Beginning with the “6-block manifesto” and evolving into several short activist films, a website, blogs and gallery installations, the Little Mountain Project has been Vaisbord’s “Hyperlocal Documentary” practice for the past 7 years. Find out more about it in POV Magazine’s Summer 2013 issue .

In 2014 he launched a crowd funding campaign for The Little Mountain Film and continues to fund raise for the completion of the feature documentary. Meanwhile Vaisbord continues to work as a transmedia producer, educator, digital media consultant, and full time father of two busy children.
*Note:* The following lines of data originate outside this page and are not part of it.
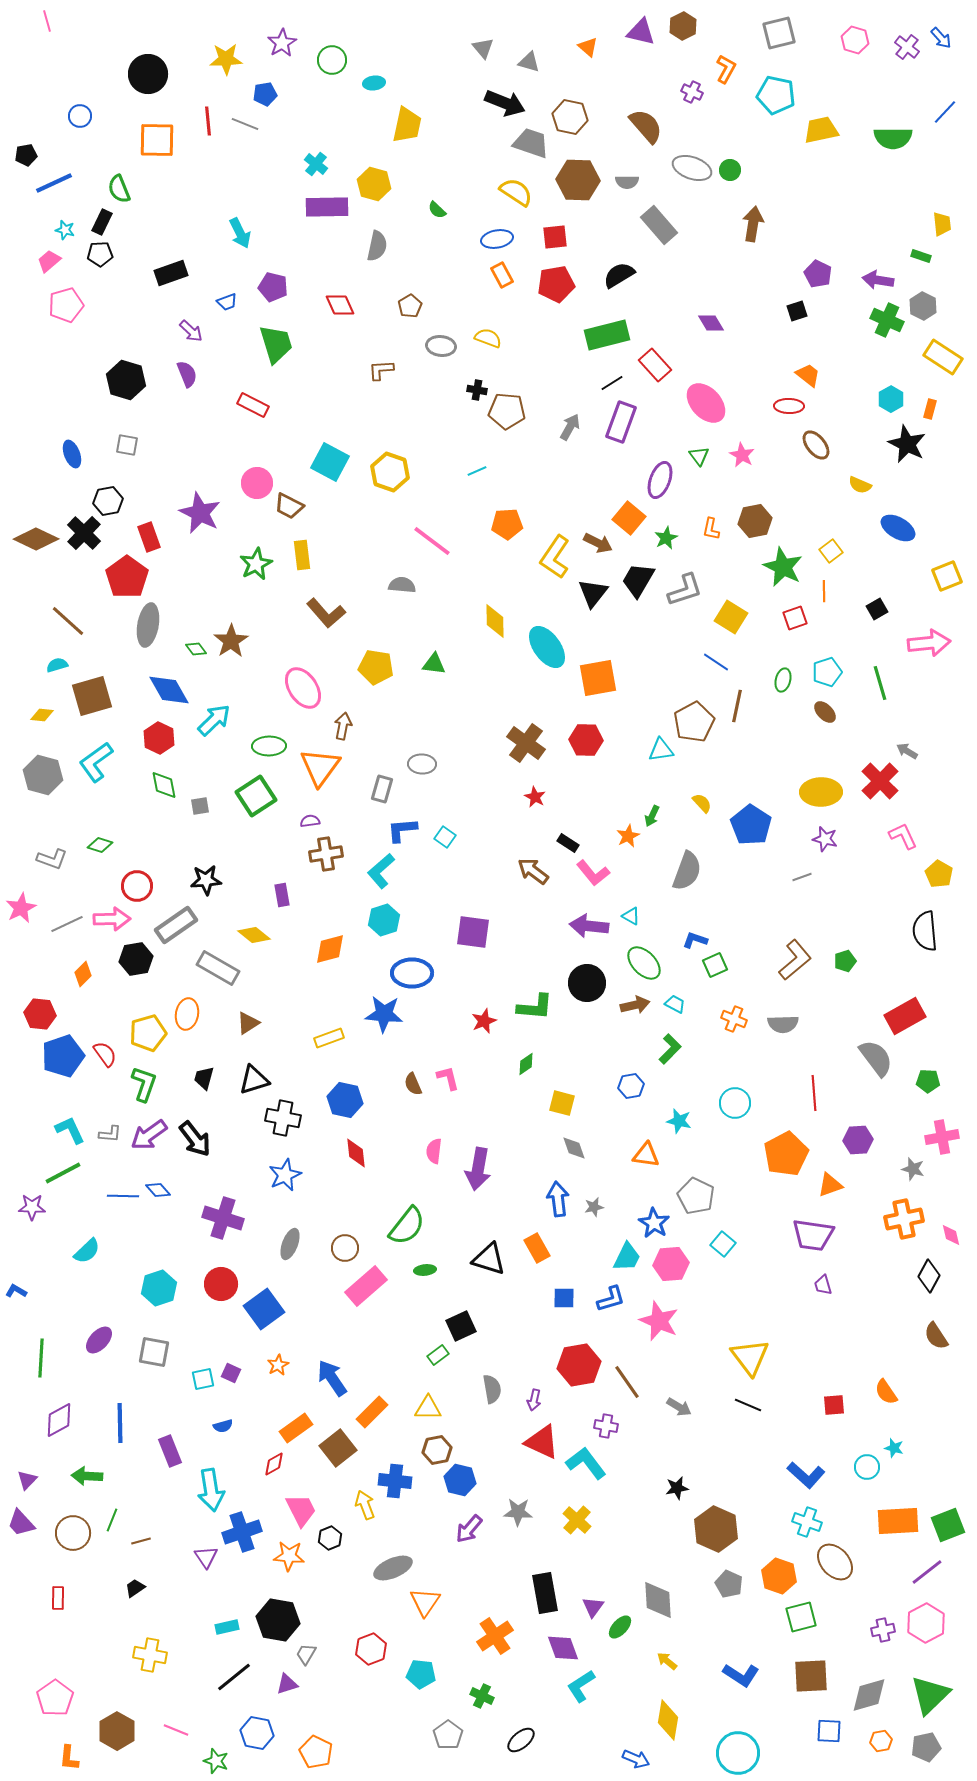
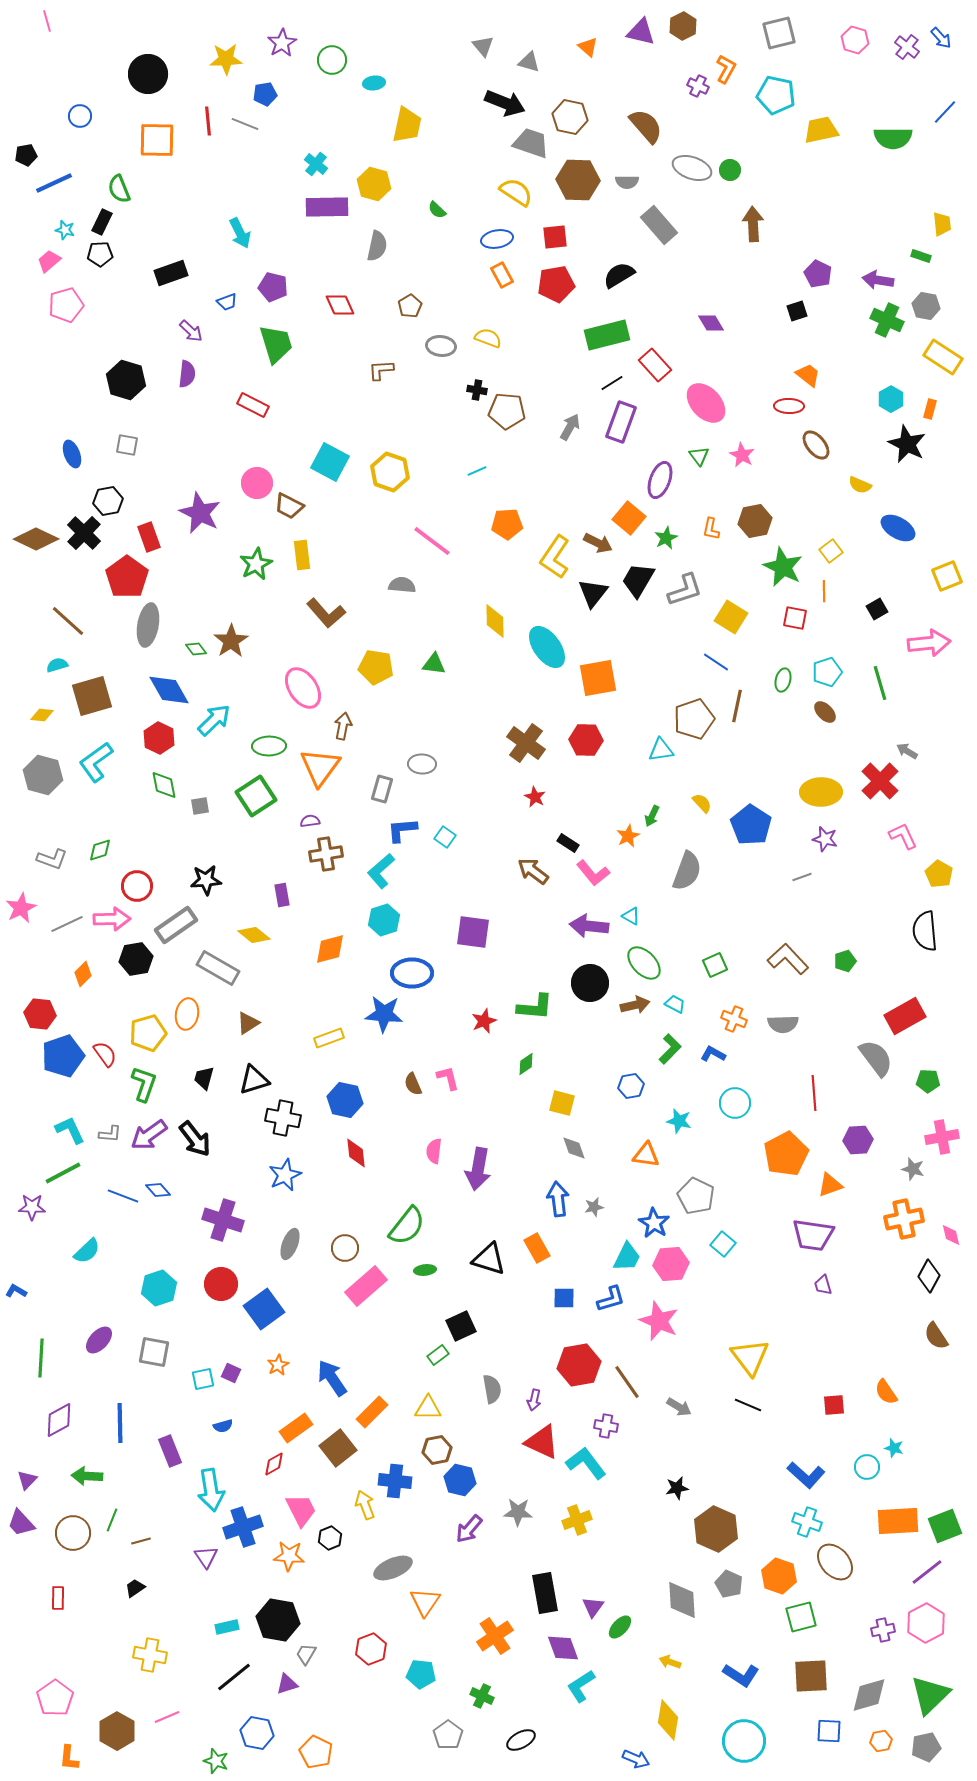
gray triangle at (483, 48): moved 2 px up
purple cross at (692, 92): moved 6 px right, 6 px up
brown arrow at (753, 224): rotated 12 degrees counterclockwise
gray hexagon at (923, 306): moved 3 px right; rotated 16 degrees counterclockwise
purple semicircle at (187, 374): rotated 28 degrees clockwise
red square at (795, 618): rotated 30 degrees clockwise
brown pentagon at (694, 722): moved 3 px up; rotated 9 degrees clockwise
green diamond at (100, 845): moved 5 px down; rotated 35 degrees counterclockwise
blue L-shape at (695, 940): moved 18 px right, 114 px down; rotated 10 degrees clockwise
brown L-shape at (795, 960): moved 7 px left, 1 px up; rotated 93 degrees counterclockwise
black circle at (587, 983): moved 3 px right
blue line at (123, 1196): rotated 20 degrees clockwise
purple cross at (223, 1218): moved 2 px down
yellow cross at (577, 1520): rotated 28 degrees clockwise
green square at (948, 1525): moved 3 px left, 1 px down
blue cross at (242, 1532): moved 1 px right, 5 px up
gray diamond at (658, 1600): moved 24 px right
yellow arrow at (667, 1661): moved 3 px right, 1 px down; rotated 20 degrees counterclockwise
pink line at (176, 1730): moved 9 px left, 13 px up; rotated 45 degrees counterclockwise
black ellipse at (521, 1740): rotated 12 degrees clockwise
cyan circle at (738, 1753): moved 6 px right, 12 px up
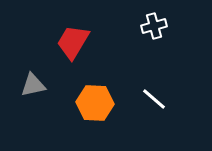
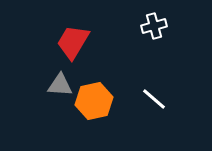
gray triangle: moved 27 px right; rotated 16 degrees clockwise
orange hexagon: moved 1 px left, 2 px up; rotated 15 degrees counterclockwise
About the content coordinator
Ned Jacobs, a son and lifelong student of the urbanist Jane Jacobs, grew up in New York ’s historic Greenwich Village . As a youth he contributed to saving the Village and its environs from urban renewal projects and expressways and helped pioneer non-destructive forms of development that respect neighbourhood character and scale. After immigrating to Toronto in 1968, he joined the grass-roots movement that stopped the Spadina expressway. A Vancouverite since 1975, Ned has participated in causes and initiatives concerning the environment, transportation, social justice and neighbourhood planning. He has been a guest lecturer for the SFU Urban Studies Program, the UBC School of Regional and Community Planning, and the Vancouver Community College graduate planning program.